The Gate (Enforcement)
By default, TraceForge only recommends. To let it decide, register an opt-in
GatePolicy. The Shield then turns a recommendation into an enforced Verdict at a
framework's native pre/post-execution hook. Any error inside the shield's chains is
fail-closed: DENY on preflight, SUPPRESS on postflight.
In-process gating (SDK)
Compose a GatePolicy (preflight/postflight callbacks returning a Verdict) onto the
pipeline's shield, then bind it to a framework with one call:
from traceforge.sdk import Pipeline, GatePolicy, Verdict, ToolCallRequest, GateContext
def preflight(request: ToolCallRequest, ctx: GateContext) -> Verdict:
if request.risk_score and request.risk_score > 60:
return Verdict.deny(f"score {request.risk_score} exceeds threshold")
return Verdict.allow()
policy = GatePolicy().preflight(preflight)
pipeline = Pipeline.create(policy=policy) # facade; shield enabled
pipeline.gate_crewai() # CrewAI hooks
tool = pipeline.gate_langchain(tool) # wrap a LangChain tool
pipeline.gate_maf() # Microsoft Agent Framework middleware
The shield enforces the returned Verdict using each framework's native blocking mechanism.
The optional postflight callback receives the tool output for audit.

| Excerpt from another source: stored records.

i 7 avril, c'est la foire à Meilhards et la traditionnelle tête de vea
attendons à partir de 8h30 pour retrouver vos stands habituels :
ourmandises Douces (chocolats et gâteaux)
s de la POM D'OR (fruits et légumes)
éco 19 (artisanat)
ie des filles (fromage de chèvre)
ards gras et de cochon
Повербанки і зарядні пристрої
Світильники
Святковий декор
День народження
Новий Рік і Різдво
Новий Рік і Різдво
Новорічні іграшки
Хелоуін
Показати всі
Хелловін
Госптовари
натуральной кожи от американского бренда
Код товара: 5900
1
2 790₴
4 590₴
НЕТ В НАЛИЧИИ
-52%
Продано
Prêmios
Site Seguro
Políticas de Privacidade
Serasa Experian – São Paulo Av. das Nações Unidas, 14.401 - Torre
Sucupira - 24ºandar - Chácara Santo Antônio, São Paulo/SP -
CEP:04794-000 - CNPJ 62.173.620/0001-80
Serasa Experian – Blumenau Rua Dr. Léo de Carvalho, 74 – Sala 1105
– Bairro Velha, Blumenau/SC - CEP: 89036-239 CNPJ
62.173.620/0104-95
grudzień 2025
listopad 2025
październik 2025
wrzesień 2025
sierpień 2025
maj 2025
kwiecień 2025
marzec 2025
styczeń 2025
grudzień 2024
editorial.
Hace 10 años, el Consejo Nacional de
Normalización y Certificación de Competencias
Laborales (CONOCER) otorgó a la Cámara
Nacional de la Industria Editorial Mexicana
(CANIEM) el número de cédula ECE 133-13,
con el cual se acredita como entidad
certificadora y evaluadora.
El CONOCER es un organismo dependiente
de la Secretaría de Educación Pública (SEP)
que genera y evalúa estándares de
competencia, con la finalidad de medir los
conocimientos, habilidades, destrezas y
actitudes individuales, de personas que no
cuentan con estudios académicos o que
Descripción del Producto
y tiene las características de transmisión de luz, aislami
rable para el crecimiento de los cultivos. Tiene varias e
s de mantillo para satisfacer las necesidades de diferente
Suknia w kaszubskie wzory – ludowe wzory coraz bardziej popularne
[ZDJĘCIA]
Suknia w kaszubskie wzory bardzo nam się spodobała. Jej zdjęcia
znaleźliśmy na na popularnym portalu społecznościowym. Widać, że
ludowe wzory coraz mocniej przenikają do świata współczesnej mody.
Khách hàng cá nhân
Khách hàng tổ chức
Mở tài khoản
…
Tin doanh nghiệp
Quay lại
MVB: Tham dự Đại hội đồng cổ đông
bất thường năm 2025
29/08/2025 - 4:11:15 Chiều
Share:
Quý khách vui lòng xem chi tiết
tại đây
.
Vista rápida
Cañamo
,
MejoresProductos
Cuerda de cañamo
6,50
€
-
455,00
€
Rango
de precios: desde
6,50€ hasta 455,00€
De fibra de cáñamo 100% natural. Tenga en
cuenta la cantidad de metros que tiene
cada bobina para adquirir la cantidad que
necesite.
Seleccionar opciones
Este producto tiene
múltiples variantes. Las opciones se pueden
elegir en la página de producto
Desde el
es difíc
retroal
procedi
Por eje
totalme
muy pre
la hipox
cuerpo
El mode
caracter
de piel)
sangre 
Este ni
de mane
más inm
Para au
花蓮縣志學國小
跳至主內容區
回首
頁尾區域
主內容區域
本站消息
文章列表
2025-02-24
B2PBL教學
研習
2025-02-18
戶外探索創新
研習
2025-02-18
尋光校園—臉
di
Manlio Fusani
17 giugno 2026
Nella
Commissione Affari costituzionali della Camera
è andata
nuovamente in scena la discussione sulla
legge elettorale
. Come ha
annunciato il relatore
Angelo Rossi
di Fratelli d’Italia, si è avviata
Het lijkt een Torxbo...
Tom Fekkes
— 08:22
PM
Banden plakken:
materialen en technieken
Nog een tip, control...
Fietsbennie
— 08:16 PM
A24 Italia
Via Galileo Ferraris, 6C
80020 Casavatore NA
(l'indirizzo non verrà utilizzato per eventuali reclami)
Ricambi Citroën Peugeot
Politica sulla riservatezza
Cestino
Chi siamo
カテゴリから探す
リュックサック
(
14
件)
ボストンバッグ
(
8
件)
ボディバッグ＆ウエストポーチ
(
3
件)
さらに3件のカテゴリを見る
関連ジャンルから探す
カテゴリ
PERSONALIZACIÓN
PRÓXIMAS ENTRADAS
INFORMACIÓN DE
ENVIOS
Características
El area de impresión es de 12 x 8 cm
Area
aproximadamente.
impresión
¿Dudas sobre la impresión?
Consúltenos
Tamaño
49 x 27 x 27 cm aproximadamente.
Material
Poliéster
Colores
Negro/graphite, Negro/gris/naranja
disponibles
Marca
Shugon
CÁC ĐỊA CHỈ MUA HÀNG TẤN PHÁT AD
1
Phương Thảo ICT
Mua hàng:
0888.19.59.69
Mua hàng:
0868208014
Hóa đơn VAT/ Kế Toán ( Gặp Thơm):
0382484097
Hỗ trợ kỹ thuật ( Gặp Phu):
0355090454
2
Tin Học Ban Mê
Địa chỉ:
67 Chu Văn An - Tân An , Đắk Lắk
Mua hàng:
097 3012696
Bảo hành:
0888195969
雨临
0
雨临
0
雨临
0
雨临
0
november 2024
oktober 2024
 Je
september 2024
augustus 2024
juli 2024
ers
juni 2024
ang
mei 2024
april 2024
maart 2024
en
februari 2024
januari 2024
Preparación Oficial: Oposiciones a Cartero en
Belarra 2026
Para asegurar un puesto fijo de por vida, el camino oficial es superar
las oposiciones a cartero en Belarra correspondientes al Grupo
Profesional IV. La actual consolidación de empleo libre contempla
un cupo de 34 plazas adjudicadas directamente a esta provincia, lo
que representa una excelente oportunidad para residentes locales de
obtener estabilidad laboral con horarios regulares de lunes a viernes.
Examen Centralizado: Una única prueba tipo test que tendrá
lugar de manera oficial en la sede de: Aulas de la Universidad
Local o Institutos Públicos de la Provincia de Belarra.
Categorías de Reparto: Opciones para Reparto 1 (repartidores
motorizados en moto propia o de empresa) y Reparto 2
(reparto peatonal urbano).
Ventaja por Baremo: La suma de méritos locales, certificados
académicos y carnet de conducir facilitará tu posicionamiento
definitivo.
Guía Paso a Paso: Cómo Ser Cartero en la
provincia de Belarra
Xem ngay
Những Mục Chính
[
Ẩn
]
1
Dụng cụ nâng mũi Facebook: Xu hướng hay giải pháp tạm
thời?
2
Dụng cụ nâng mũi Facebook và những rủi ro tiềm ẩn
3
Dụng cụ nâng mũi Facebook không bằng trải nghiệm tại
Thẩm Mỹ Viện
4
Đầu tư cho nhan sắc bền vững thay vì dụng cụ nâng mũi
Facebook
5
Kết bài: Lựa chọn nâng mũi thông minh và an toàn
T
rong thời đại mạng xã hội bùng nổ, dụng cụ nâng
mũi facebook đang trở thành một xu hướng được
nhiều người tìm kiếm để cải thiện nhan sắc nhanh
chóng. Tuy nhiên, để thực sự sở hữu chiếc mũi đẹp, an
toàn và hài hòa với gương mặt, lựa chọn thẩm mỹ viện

The gate_* helpers also
exist directly on GovernancePipeline for gating-only use.
Available framework adapters
gate_crewai(), gate_langchain(tool), gate_langgraph(tools),
gate_semantic_kernel(kernel), gate_maf(), gate_smolagents(agent_cls=None),
gate_pydantic_ai(agent), and gate_openai_agents(agent).
Shell-hook gating (CLI agents)
For CLI agents (Copilot, Claude Code, Cline, OpenHands), the consumer's hook script pipes the
tool-call event to traceforge gate, which relays it to the running pipeline's IPC server and
prints a verdict in the framework's format:
#!/bin/bash
# Claude Code PreToolUse hook (consumer's script)
echo "$TOOL_EVENT_JSON" | traceforge gate --stdin --format claude-code
# the JSON/exit-code verdict is consumed by the agent's native hook contract
traceforge init claude-code writes this PreToolUse hook into .claude/settings.json for
you. The gating pipeline must be running (traceforge watch) so the IPC server is listening.
Read-only scoring (interpret it yourself)
Consumers that prefer to interpret recommendations themselves can score and branch without registering a policy at all:
from traceforge.governance.pipeline import GovernancePipeline
gov = GovernancePipeline.create()
async def can_use_tool(tool_name, input_data, session_id):
trace = gov.score_tool_call({
"tool_name": tool_name,
"tool_input": input_data,
"session_id": session_id,
})
return trace.suggested_action not in ("deny", "escalate")
score_tool_call() is read-only: it scores against accumulated state but does not advance
the counter, budget, taint, or drift. State changes only when the monitor observes an event from
its source, so blocked calls never corrupt budget or taint.
:::warning Known limitation — an escalate verdict collapses to deny
Enforcement is binary today: a gate Verdict carries only Decision.ALLOW or Decision.DENY
— there is no ESCALATE decision. A risk recommendation of escalate (surfaced above as a
suggested_action, and as RecommendedAction.ESCALATE on a SessionMeta) therefore has no
distinct enforcement path. An in-process GatePolicy that wants to escalate has to return
Verdict.deny(...), and the cross-process relay (traceforge gate --stdin) maps an escalate
verdict to deny as well. In practice an "escalate" outcome currently blocks the tool exactly
like a deny — there is no human-in-the-loop approval/hold step yet. Read-only scoring still
exposes escalate as a recommendation (see above), so a consumer that interprets recommendations
itself can distinguish it; the gate cannot.
:::
The two servers
traceforge watch starts two IPC surfaces:
| Server | Endpoint | Returns |
|---|---|---|
| Score API | POST /score, GET /health (default localhost:7331) | Read-only assessment (monitor only). |
| Gate IPC | Unix/named socket relayed by traceforge gate | Enforced verdict from a shield with a GatePolicy. |
traceforge score serves read-only assessments; traceforge gate returns an enforced verdict.
See the CLI Reference for full command details and the
SDK reference for the underlying object model.